Nvidia posted 73% revenue growth to $68.1 billion in its latest quarter, while analysts expect growth to accelerate to 79% next quarter and 85% the following quarter. Broadcom's AI semiconductor division grew 106% year over year to $8.4 billion in fiscal Q1, and management expects its custom AI chip business could reach $100 billion or more in 2027. The article argues both stocks remain attractive long-term beneficiaries of multi-year AI data center spending, which Nvidia says could total $3 trillion to $4 trillion by 2030.

Analysis

The market is still underestimating how much of the AI capex cycle is becoming a two-engine oligopoly. NVDA remains the default beneficiary of generalized compute demand, but AVGO is the cleaner second-order winner because custom silicon usually follows the hyperscalers’ need to lower unit economics after they’ve saturated off-the-shelf GPU deployments. That creates a layered spend curve: first on GPU clusters, then on ASIC substitution, then on networking and replacement cycles, which extends the revenue runway beyond the initial build-out.
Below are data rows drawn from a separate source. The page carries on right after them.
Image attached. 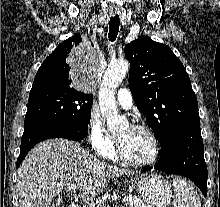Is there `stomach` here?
I'll return each mask as SVG.
<instances>
[{
	"label": "stomach",
	"mask_w": 220,
	"mask_h": 207,
	"mask_svg": "<svg viewBox=\"0 0 220 207\" xmlns=\"http://www.w3.org/2000/svg\"><path fill=\"white\" fill-rule=\"evenodd\" d=\"M144 202L152 207H167L172 198L171 185L161 175L145 174L130 178Z\"/></svg>",
	"instance_id": "stomach-1"
}]
</instances>
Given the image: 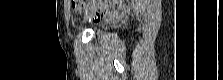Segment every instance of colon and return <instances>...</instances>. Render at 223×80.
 <instances>
[{"mask_svg":"<svg viewBox=\"0 0 223 80\" xmlns=\"http://www.w3.org/2000/svg\"><path fill=\"white\" fill-rule=\"evenodd\" d=\"M123 0H112V1H109V5L112 6V7H119L123 4ZM71 4H72V7L78 11H81L82 8H83V5H84V1L82 0H72L71 1ZM104 17V14L103 13H100V14H96L95 16H93L92 20L94 22H99L102 18Z\"/></svg>","mask_w":223,"mask_h":80,"instance_id":"5ec220e1","label":"colon"}]
</instances>
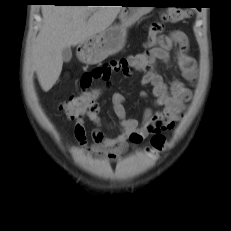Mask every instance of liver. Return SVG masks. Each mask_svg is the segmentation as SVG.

The key implication is that the strongest AI trade is no longer just “more capex,” but “capex intensity plus architecture shift.” If custom chips continue taking share, some incremental budget migrates away from pure GPU volume toward higher-margin integration, connectivity, and system-level optimization. That can actually support both names near term, but it increases dispersion beneath the surface: foundry capacity, HBM suppliers, advanced packaging, and high-speed interconnect vendors remain the bottlenecks, while software-first AI plays face monetization lag. The main risk is not demand collapse but expectation compression. Both stocks are priced for a multi-year earnings compounding story, so any evidence that hyperscalers are moderating spend, extending depreciation lives, or internalizing more design work could trigger multiple contraction even if revenue keeps growing. The second-order bear case is that as custom ASICs become more prevalent, NVDA’s growth rate normalizes faster than the market expects, while AVGO’s design wins remain concentrated among a few customers, increasing headline risk. Consensus is probably too focused on the durability of the spend cycle and not enough on who captures the margin pool as it matures. The better framing is that the AI trade shifts from “model training scarcity” to “infrastructure monetization efficiency,” which favors the best system architects and networking franchises. That keeps the bull case intact, but it argues for being selective on entry points and using volatility to express relative-value rather than outright chasing both names simultaneously.